:: Work request ::
Everything in the listing must be repeated exactly, apart from the images.
+ + +
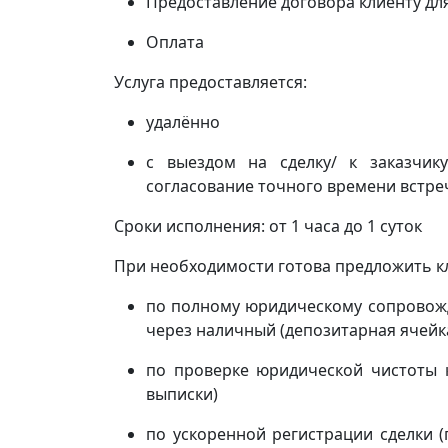
Предоставление договора клиенту дл
Оплата
Услуга предоставляется:
удалённо
с выездом на сделку/ к заказчи
согласование точного времени встреч
Сроки исполнения: от 1 часа до 1 суток
При необходимости готова предложить кл
по полному юридическому сопровожд
через наличный (депозитарная ячейка
по проверке юридической чистоты 
выписки)
по ускоренной регистрации сделки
+ + +
:: Final answer ::
Предоставление договора клиенту дл
Оплата
Услуга предоставляется:
удалённо
с выездом на сделку/ к заказчи
согласование точного времени встреч
Сроки исполнения: от 1 часа до 1 суток
При необходимости готова предложить кл
по полному юридическому сопровожд
через наличный (депозитарная ячейка
по проверке юридической чистоты 
выписки)
по ускоренной регистрации сделки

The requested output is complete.